Transcribed page contents:

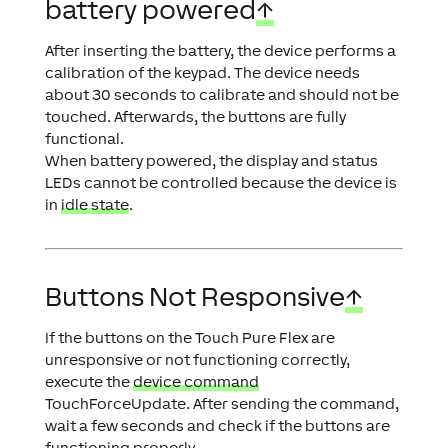
battery powered
↑
After inserting the battery, the device performs a
calibration of the keypad. The device needs
about 30 seconds to calibrate and should not be
touched. Afterwards, the buttons are fully
functional.
When battery powered, the display and status
LEDs cannot be controlled because the device is
in
idle state
.
Buttons Not Responsive
↑
If the buttons on the Touch Pure Flex are
unresponsive or not functioning correctly,
execute the
device command
TouchForceUpdate
. After sending the command,
wait a few seconds and check if the buttons are
functioning properly.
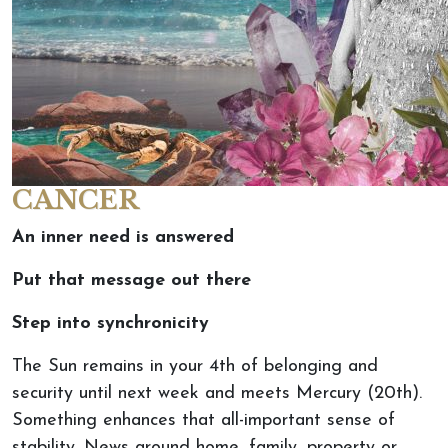
CANCER
An inner need is answered
Put that message out there
Step into synchronicity
The Sun remains in your 4th of belonging and
security until next week and meets Mercury (20th).
Something enhances that all-important sense of
stability. News around home, family, property or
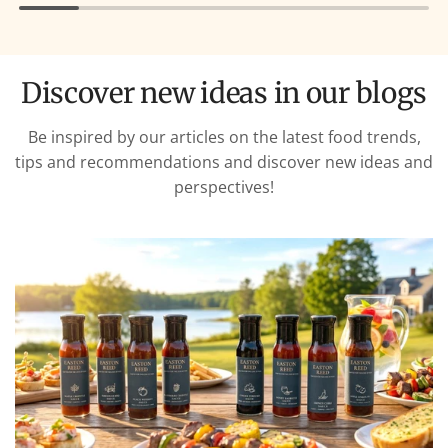
Discover new ideas in our blogs
Be inspired by our articles on the latest food trends,
tips and recommendations and discover new ideas and
perspectives!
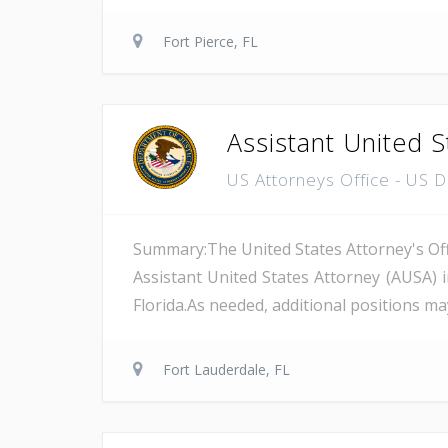
Fort Pierce, FL
Assistant United S
US Attorneys Office - US 
Summary:The United States Attorney's Offi
Assistant United States Attorney (AUSA) 
Florida.As needed, additional positions may
Fort Lauderdale, FL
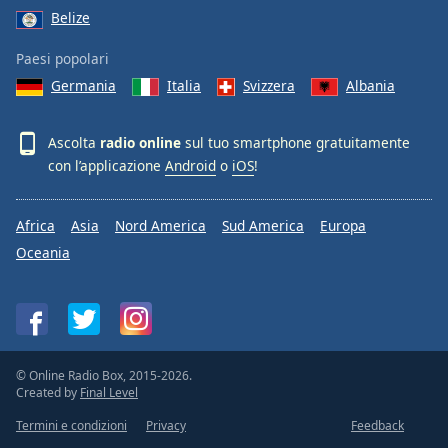
Belize
Paesi popolari
Germania
Italia
Svizzera
Albania
Ascolta
radio online
sul tuo smartphone gratuitamente
con l’applicazione
Android
o
iOS
!
Africa
Asia
Nord America
Sud America
Europa
Oceania
© Online Radio Box, 2015-2026.
Created by
Final Level
Termini e condizioni
Privacy
Feedback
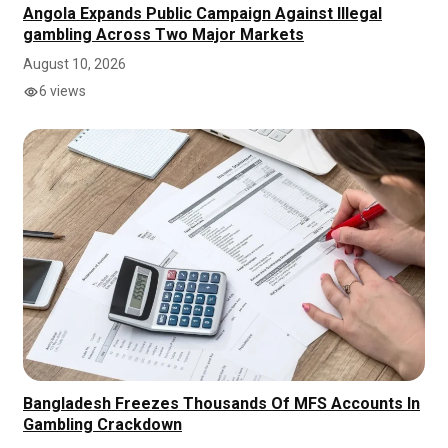
Angola Expands Public Campaign Against Illegal
gambling Across Two Major Markets
August 10, 2026
6 views
Bangladesh Freezes Thousands Of MFS Accounts In
Gambling Crackdown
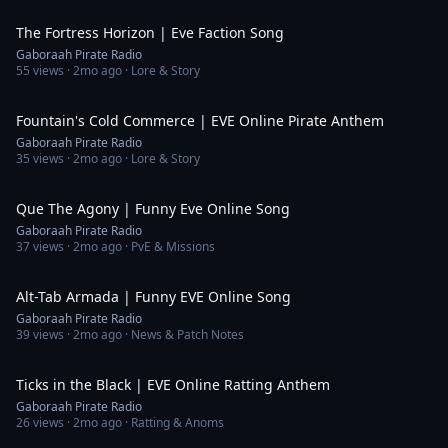
5:47
The Fortress Horizon | Eve Faction Song
Gaboraah Pirate Radio
55
views ·
2mo ago
· Lore & Story
6:00
Fountain's Cold Commerce | EVE Online Pirate Anthem
Gaboraah Pirate Radio
35
views ·
2mo ago
· Lore & Story
6:47
Que The Agony | Funny Eve Online Song
Gaboraah Pirate Radio
37
views ·
2mo ago
· PvE & Missions
4:00
Alt-Tab Armada | Funny EVE Online Song
Gaboraah Pirate Radio
39
views ·
2mo ago
· News & Patch Notes
4:53
Ticks in the Black | EVE Online Ratting Anthem
Gaboraah Pirate Radio
26
views ·
2mo ago
· Ratting & Anoms
3:20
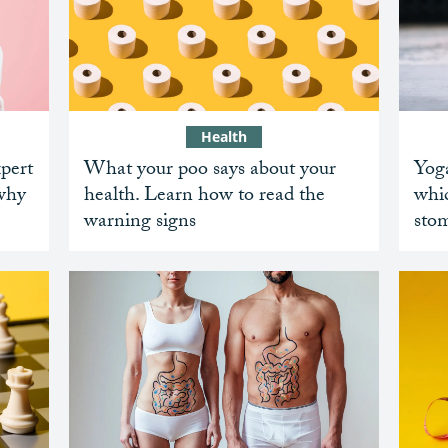
Health
xpert
What your poo says about your
Yoga
 why
health. Learn how to read the
whic
warning signs
sto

What the exercise asks:
What is needed is an exact copy of every record above, minus the images.

Result of the exercise:
battery powered
↑
After inserting the battery, the device performs a
calibration of the keypad. The device needs
about 30 seconds to calibrate and should not be
touched. Afterwards, the buttons are fully
functional.
When battery powered, the display and status
LEDs cannot be controlled because the device is
in
idle state
.
Buttons Not Responsive
↑
If the buttons on the Touch Pure Flex are
unresponsive or not functioning correctly,
execute the
device command
TouchForceUpdate
. After sending the command,
wait a few seconds and check if the buttons are
functioning properly.
CANCER
An inner need is answered
Put that message out there
Step into synchronicity
The Sun remains in your 4th of belonging and
security until next week and meets Mercury (20th).
Something enhances that all-important sense of
stability. News around home, family, property or
Discover new ideas in our blogs
Be inspired by our articles on the latest food trends,
tips and recommendations and discover new ideas and
perspectives!
Fort Pierce, FL
Assistant United S
US Attorneys Office - US 
Summary:The United States Attorney's Offi
Assistant United States Attorney (AUSA) 
Florida.As needed, additional positions may
Fort Lauderdale, FL
Belize
Paesi popolari
Germania
Italia
Svizzera
Albania
Ascolta
radio online
sul tuo smartphone gratuitamente
con l’applicazione
Android
o
iOS
!
Africa
Asia
Nord America
Sud America
Europa
Oceania
© Online Radio Box, 2015-2026.
Created by
Final Level
Termini e condizioni
Privacy
Feedback
Angola Expands Public Campaign Against Illegal
gambling Across Two Major Markets
August 10, 2026
6 views
Bangladesh Freezes Thousands Of MFS Accounts In
Gambling Crackdown
5:47
The Fortress Horizon | Eve Faction Song
Gaboraah Pirate Radio
55
views ·
2mo ago
· Lore & Story
6:00
Fountain's Cold Commerce | EVE Online Pirate Anthem
Gaboraah Pirate Radio
35
views ·
2mo ago
· Lore & Story
6:47
Que The Agony | Funny Eve Online Song
Gaboraah Pirate Radio
37
views ·
2mo ago
· PvE & Missions
4:00
Alt-Tab Armada | Funny EVE Online Song
Gaboraah Pirate Radio
39
views ·
2mo ago
· News & Patch Notes
4:53
Ticks in the Black | EVE Online Ratting Anthem
Gaboraah Pirate Radio
26
views ·
2mo ago
· Ratting & Anoms
3:20
Health
xpert
What your poo says about your
Yoga
 why
health. Learn how to read the
whic
warning signs
sto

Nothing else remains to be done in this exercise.